My friend said she new exactly what I was talking about.  After retiring from her full time job she decided to take a part time job that excited her. Her husband, who was retired,  was very encouraging and supportive.  After she started the job and was not around as much he started grumbling.  He was missing her company.  He had to figure out what to do with his time since she did not want to leave her new job. What was the solution?  To her delight he got into gourmet cooking and it has developed into a real passion. The result being that both of their lives have become enriched.

This couple faced a brief rough spot that they handled successfully.  In other situations I have seen the person who started the change give up his/her dream because the spouse could not adjust to change.  The result invariably leads to an imbalance in the relationship because there is a winner and a loser.  Incorporating positive change will leave both people energized by the new endeavors.

Reducing Holiday Stress

December 11th, 2009

There is no denying holidays bring additional stress.  On top of already busy lives the holidays put demands on people in terms of time, money, and the expectation that this be a happy time.

If you think about it,  most of the stress, in a lot of homes, falls on women.  They take on the responsibility of gift buying, cleaning, shopping, thinking of gifts, establishing rituals, and making sure that everybody is happy. So here are some coping skills for all the  women who see themselves as the chief organizers of the holidays.

1. Think of the holidays in terms of WE.  How will we prepare for our holidays. Let others help. Assign tasks to other family members. In our family  one of our sons took charge of baking cookies. It started when I said one year that I didn’t see how I had time for baking and I would buy them. The kids all objected. His approach was to have a cookie marathon and do the baking all in one day. The ritual of home baked cookies could not be broken at our house.

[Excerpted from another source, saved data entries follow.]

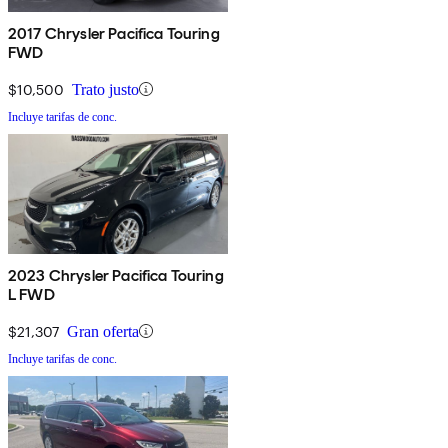
2017 Chrysler Pacifica Touring
FWD
$10,500
Trato justo
Incluye tarifas de conc.
2023 Chrysler Pacifica Touring
L FWD
$21,307
Gran oferta
Incluye tarifas de conc.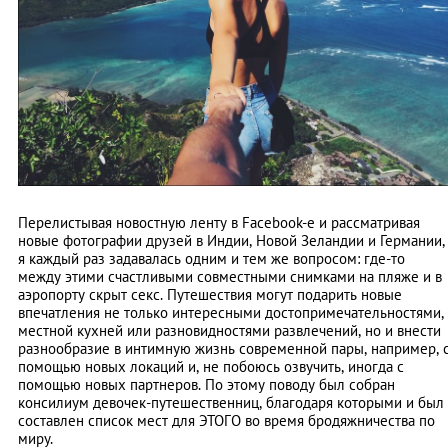
Перелистывая новостную ленту в Facebook-е и рассматривая
новые фотографии друзей в Индии, Новой Зеландии и Германии,
я каждый раз задавалась одним и тем же вопросом: где-то
между этими счастливыми совместными снимками на пляже и в
аэропорту скрыт секс. Путешествия могут подарить новые
впечатления не только интересными достопримечательностями,
местной кухней или разновидностями развлечений, но и внести
разнообразие в интимную жизнь современной пары, например, 
помощью новых локаций и, не побоюсь озвучить, иногда c
помощью новых партнеров. По этому поводу был собран
консилиум девочек-путешественниц, благодаря которыми и был
составлен список мест для ЭТОГО во время бродяжничества по
миру.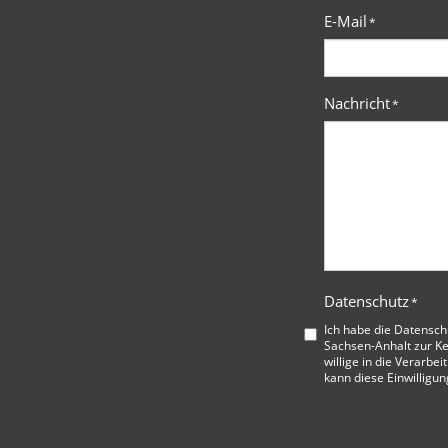
E-Mail
*
Nachricht
*
Datenschutz
*
Ich habe die
Datensch
Sachsen-Anhalt
zur K
willige in die Verarbe
kann diese Einwilligun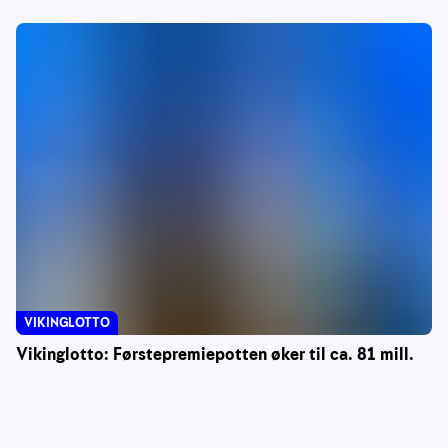
VIKINGLOTTO
Vikinglotto: Førstepremiepotten øker til ca. 81 mill.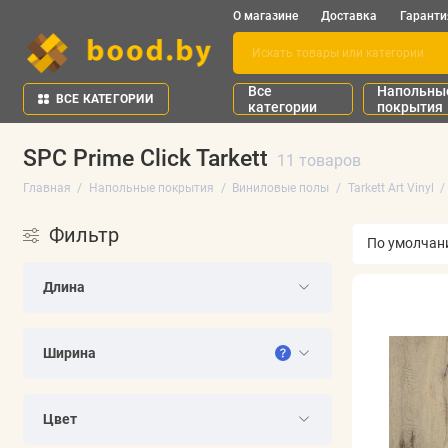
О магазине
Доставка
Гаранти
Все
Напольны
ВСЕ КАТЕГОРИИ
категории
покрытия
SPC Prime Click Tarkett
11 товаров
Главная
Напольные покрытия
Виниловые полы
Tarkett Art Vinyl
Фильтр
Длина
Ширина
Цвет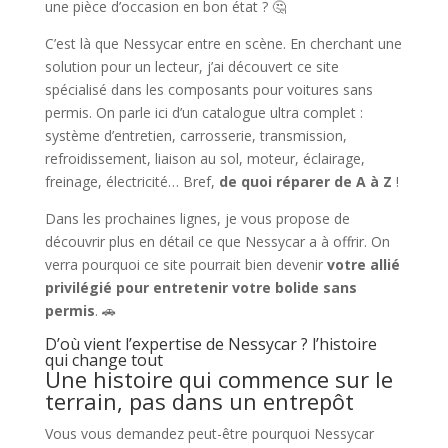
une pièce d’occasion en bon état ? 🤔
C’est là que Nessycar entre en scène. En cherchant une
solution pour un lecteur, j’ai découvert ce site
spécialisé dans les composants pour voitures sans
permis. On parle ici d’un catalogue ultra complet :
système d’entretien, carrosserie, transmission,
refroidissement, liaison au sol, moteur, éclairage,
freinage, électricité… Bref,
de quoi réparer de A à Z
!
Dans les prochaines lignes, je vous propose de
découvrir plus en détail ce que Nessycar a à offrir. On
verra pourquoi ce site pourrait bien devenir
votre allié
privilégié pour entretenir votre bolide sans
permis
. 🚗
D’où vient l’expertise de Nessycar ? l’histoire
qui change tout
Une histoire qui commence sur le
terrain, pas dans un entrepôt
Vous vous demandez peut-être pourquoi Nessycar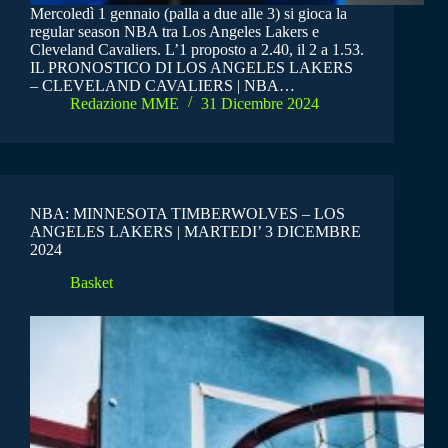
Mercoledì 1 gennaio (palla a due alle 3) si gioca la
regular season NBA tra Los Angeles Lakers e
Cleveland Cavaliers. L’1 proposto a 2.40, il 2 a 1.53.
IL PRONOSTICO DI LOS ANGELES LAKERS
– CLEVELAND CAVALIERS | NBA…
Redazione MME
31 Dicembre 2024
NBA: MINNESOTA TIMBERWOLVES – LOS
ANGELES LAKERS | MARTEDI’ 3 DICEMBRE
2024
Basket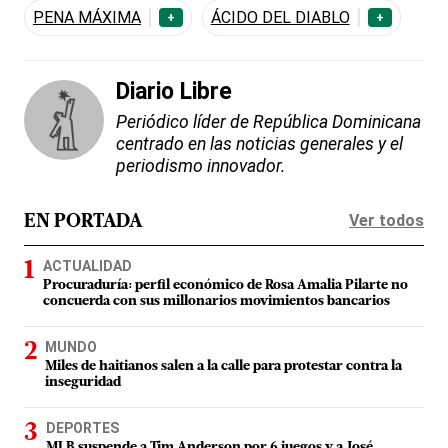
PENA MÁXIMA
ÁCIDO DEL DIABLO
+
+
Diario Libre
Periódico líder de República Dominicana
centrado en las noticias generales y el
periodismo innovador.
Ver todos
EN PORTADA
ACTUALIDAD
Procuraduría: perfil económico de Rosa Amalia Pilarte no
concuerda con sus millonarios movimientos bancarios
MUNDO
Miles de haitianos salen a la calle para protestar contra la
inseguridad
DEPORTES
MLB suspende a Tim Anderson por 6 juegos y a José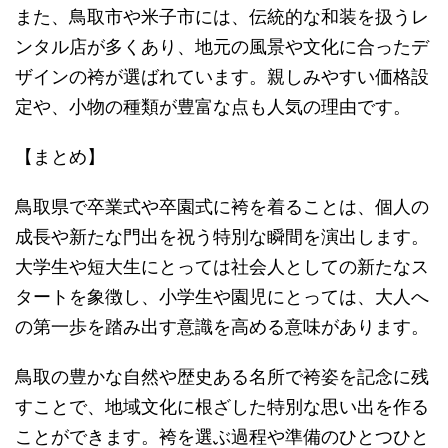
また、鳥取市や米子市には、伝統的な和装を扱うレ
ンタル店が多くあり、地元の風景や文化に合ったデ
ザインの袴が選ばれています。親しみやすい価格設
定や、小物の種類が豊富な点も人気の理由です。
【まとめ】
鳥取県で卒業式や卒園式に袴を着ることは、個人の
成長や新たな門出を祝う特別な瞬間を演出します。
大学生や短大生にとっては社会人としての新たなス
タートを象徴し、小学生や園児にとっては、大人へ
の第一歩を踏み出す意識を高める意味があります。
鳥取の豊かな自然や歴史ある名所で袴姿を記念に残
すことで、地域文化に根ざした特別な思い出を作る
ことができます。袴を選ぶ過程や準備のひとつひと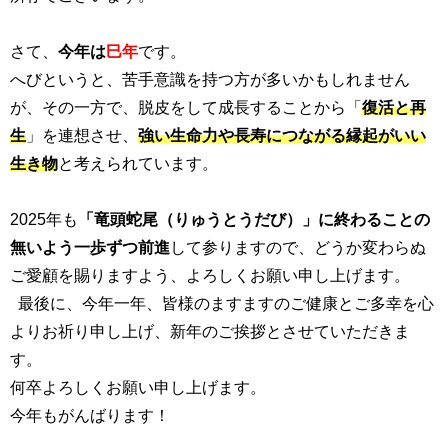
さて、
今年は
巳年
です。
へびというと、苦手意識を持つ方が多いかもしれません
が、その一方で、脱皮をして成長することから「
復活と再
生
」を連想させ、
強い生命力や長寿につながる縁起がいい
生き物
と考えられています。
2025年も
「
竜頭蛇尾（りゅうとうだび）」に終わることの
無いよう一歩ずつ前進
して参りますので、どうか変わらぬ
ご愛顧を賜りますよう、よろしくお願い申し上げます。
最後に、今年一年、皆様のますますのご健康とご多幸を心
よりお祈り申し上げ、新年のご挨拶とさせていただきま
す。
何卒よろしくお願い申し上げます。
今年もがんばります！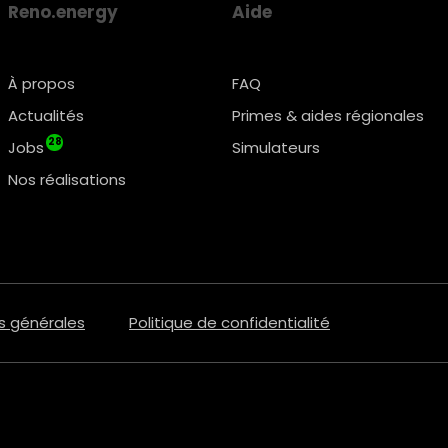
Reno.energy
Aide
À propos
FAQ
Actualités
Primes & aides régionales
28
Jobs
Simulateurs
Nos réalisations
s générales
Politique de confidentialité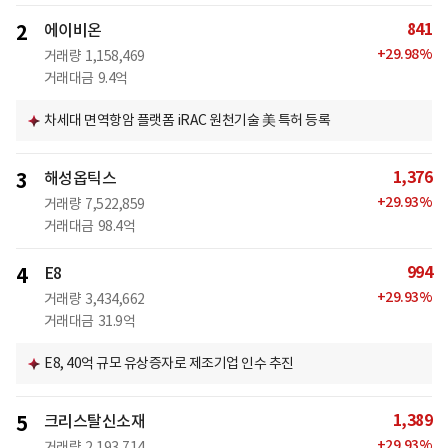
841
2
에이비온
+
29.98
%
거래량
1,158,469
거래대금
9.4억
차세대 면역항암 플랫폼 iRAC 원천기술 美 특허 등록
1,376
3
해성옵틱스
+
29.93
%
거래량
7,522,859
거래대금
98.4억
994
4
E8
+
29.93
%
거래량
3,434,662
거래대금
31.9억
E8, 40억 규모 유상증자로 제조기업 인수 추진
1,389
5
크리스탈신소재
+
29.93
%
거래량
2,193,714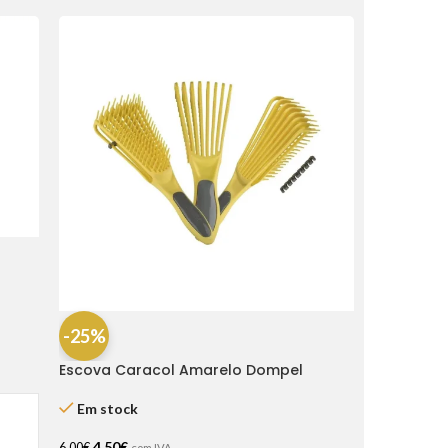
-25%
Escova Caracol Amarelo Dompel
Em stock
4,50
€
6,00
€
com IVA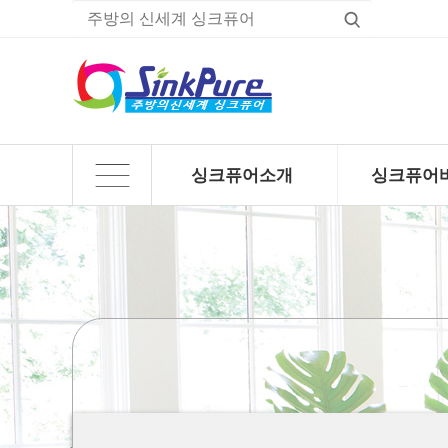
싱크퓨어소개
싱크퓨어
하위분류
하위분류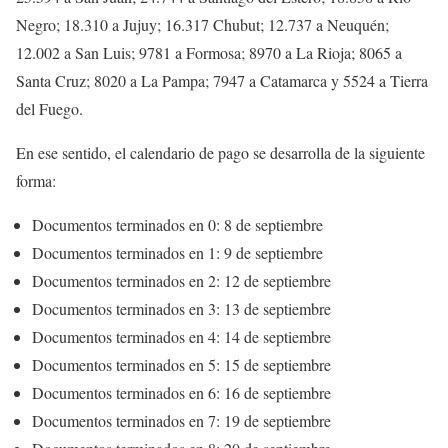
Negro; 18.310 a Jujuy; 16.317 Chubut; 12.737 a Neuquén;
12.002 a San Luis; 9781 a Formosa; 8970 a La Rioja; 8065 a
Santa Cruz; 8020 a La Pampa; 7947 a Catamarca y 5524 a Tierra
del Fuego.
En ese sentido, el calendario de pago se desarrolla de la siguiente
forma:
Documentos terminados en 0: 8 de septiembre
Documentos terminados en 1: 9 de septiembre
Documentos terminados en 2: 12 de septiembre
Documentos terminados en 3: 13 de septiembre
Documentos terminados en 4: 14 de septiembre
Documentos terminados en 5: 15 de septiembre
Documentos terminados en 6: 16 de septiembre
Documentos terminados en 7: 19 de septiembre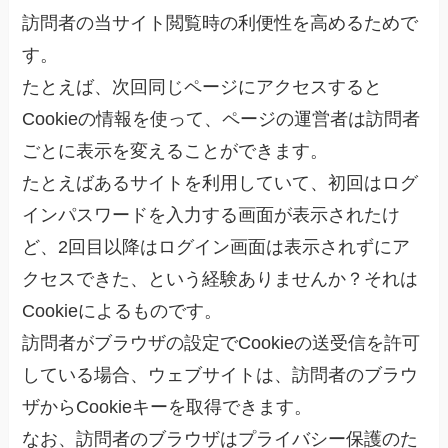
訪問者の当サイト閲覧時の利便性を高めるためで
す。
たとえば、次回同じページにアクセスすると
Cookieの情報を使って、ページの運営者は訪問者
ごとに表示を変えることができます。
たとえばあるサイトを利用していて、初回はログ
インパスワードを入力する画面が表示されたけ
ど、2回目以降はログイン画面は表示されずにア
クセスできた、という経験ありませんか？それは
Cookieによるものです。
訪問者がブラウザの設定でCookieの送受信を許可
している場合、ウェブサイトは、訪問者のブラウ
ザからCookieキーを取得できます。
なお、訪問者のブラウザはプライバシー保護のた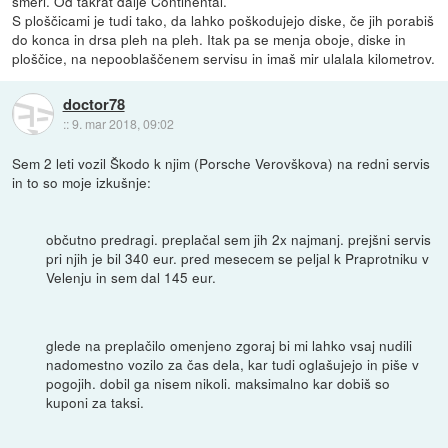
smeri. Od takrat dalje Continental.
S ploščicami je tudi tako, da lahko poškodujejo diske, če jih porabiš
do konca in drsa pleh na pleh. Itak pa se menja oboje, diske in
ploščice, na nepooblaščenem servisu in imaš mir ulalala kilometrov.
doctor78
::
9. mar 2018, 09:02
Sem 2 leti vozil Škodo k njim (Porsche Verovškova) na redni servis
in to so moje izkušnje:
občutno predragi. preplačal sem jih 2x najmanj. prejšni servis
pri njih je bil 340 eur. pred mesecem se peljal k Praprotniku v
Velenju in sem dal 145 eur.
glede na preplačilo omenjeno zgoraj bi mi lahko vsaj nudili
nadomestno vozilo za čas dela, kar tudi oglašujejo in piše v
pogojih. dobil ga nisem nikoli. maksimalno kar dobiš so
kuponi za taksi.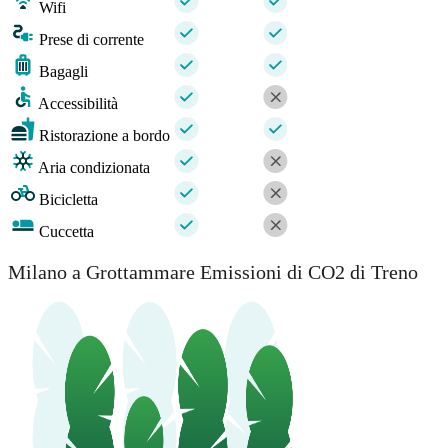
Wifi
Prese di corrente
Bagagli
Accessibilità
Ristorazione a bordo
Aria condizionata
Bicicletta
Cuccetta
Milano a Grottammare Emissioni di CO2 di Treno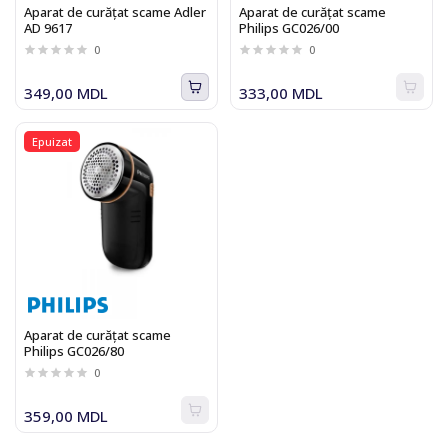
Aparat de curăţat scame Adler
Aparat de curăţat scame
AD 9617
Philips GC026/00
0
0
349,00 MDL
333,00 MDL
Epuizat
Aparat de curăţat scame
Philips GC026/80
0
359,00 MDL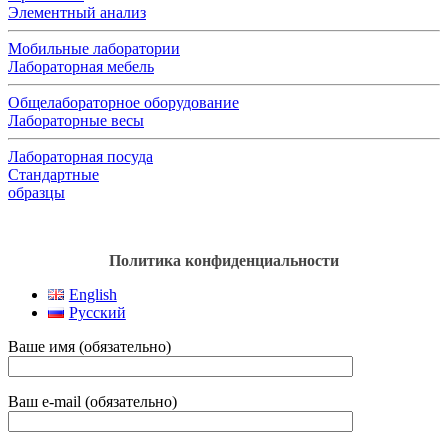
Элементный анализ
Мобильные лаборатории
Лабораторная мебель
Общелабораторное оборудование
Лабораторные весы
Лабораторная посуда
Стандартные
образцы
Политика конфиденциальности
English
Русский
Ваше имя (обязательно)
Ваш e-mail (обязательно)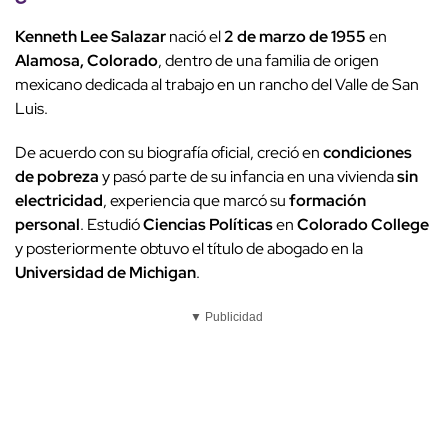
Kenneth Lee Salazar
nació el
2 de marzo de 1955
en
Alamosa, Colorado
, dentro de una familia de origen
mexicano dedicada al trabajo en un rancho del Valle de San
Luis.
De acuerdo con su biografía oficial, creció en
condiciones
de pobreza
y pasó parte de su infancia en una vivienda
sin
electricidad
, experiencia que marcó su
formación
personal
. Estudió
Ciencias Políticas
en
Colorado College
y posteriormente obtuvo el título de abogado en la
Universidad de Michigan
.
▼ Publicidad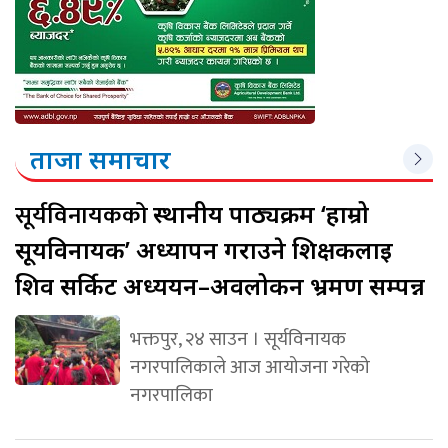
ताजा समाचार
सूर्यविनायकको
स्थानीय पाठ्यक्रम ‘हाम्रो
सूर्यविनायक’ अध्यापन गराउने शिक्षकलाई
शिव सर्किट अध्ययन–अवलोकन भ्रमण सम्पन्न
भक्तपुर, २४ साउन । सूर्यविनायक
नगरपालिकाले आज आयोजना गरेको
नगरपालिका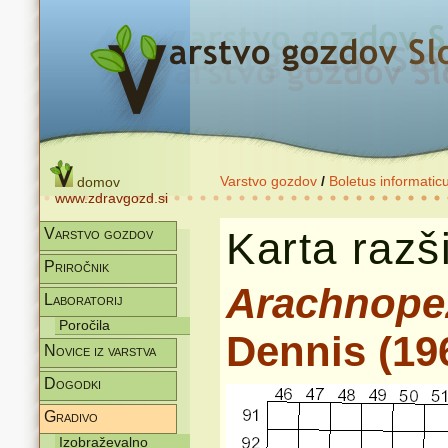
Varstvo gozdov
/
Boletus informatic
domov
www.zdravgozd.si
Karta razši
Varstvo gozdov
Priročnik
Arachnopez
Laboratorij
Poročila
Dennis (19
Novice iz varstva
Dogodki
Gradivo
Izobraževalno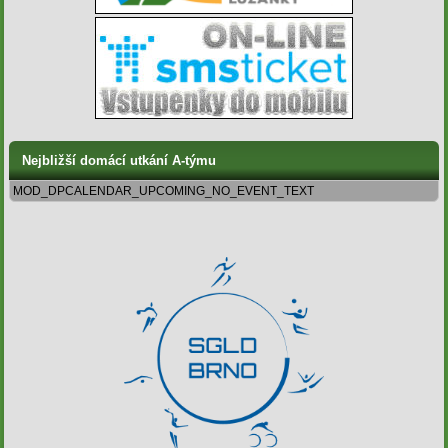
Nejbližší domácí utkání A-týmu
MOD_DPCALENDAR_UPCOMING_NO_EVENT_TEXT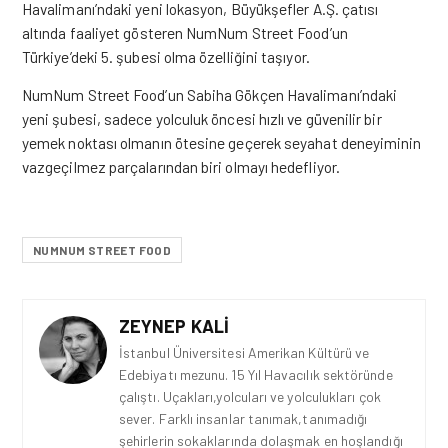
Havalimanı’ndaki yeni lokasyon, Büyükşefler A.Ş. çatısı
altında faaliyet gösteren NumNum Street Food’un
Türkiye’deki 5. şubesi olma özelliğini taşıyor.
NumNum Street Food’un Sabiha Gökçen Havalimanı’ndaki
yeni şubesi, sadece yolculuk öncesi hızlı ve güvenilir
bir
yemek noktası olmanın ötesine geçerek seyahat deneyiminin
vazgeçilmez parçalarından biri olmayı hedefliyor.
NUMNUM STREET FOOD
ZEYNEP KALI
İstanbul Üniversitesi Amerikan Kültürü ve
Edebiyatı mezunu. 15 Yıl Havacılık sektöründe
çalıştı. Uçakları,yolcuları ve yolculukları çok
sever. Farklı insanlar tanımak,tanımadığı
şehirlerin sokaklarında dolaşmak en hoşlandığı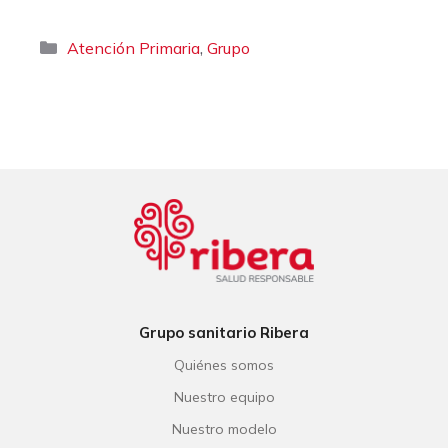
Categorías
,
Atención Primaria
Grupo
Grupo sanitario Ribera
Quiénes somos
Nuestro equipo
Nuestro modelo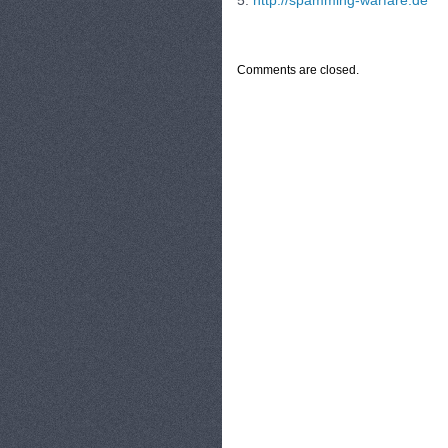
5.
http://spamming-warfare.de
CATEGORIES:
TURYSTYKA, PODRÓŻE
Comments are closed.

2. Sort out your priorities.  Are you doing some things that really are not necessary. Have realistic expectations.  One of the things that happens when stressed is that  everything seems important.  Step back and think it through. There are no doubt things you have on your list that can be eliminated or simplified.

3. Don’t forget to take daily care of yourself: 2o minutes to unwind, doing something that relaxes you like yoga, walking, a bubble bath etc. all will help you get centered and unwind from the stress. Make sure you add this to your priority list.  Remind yourself that you too want to enjoy the holidays.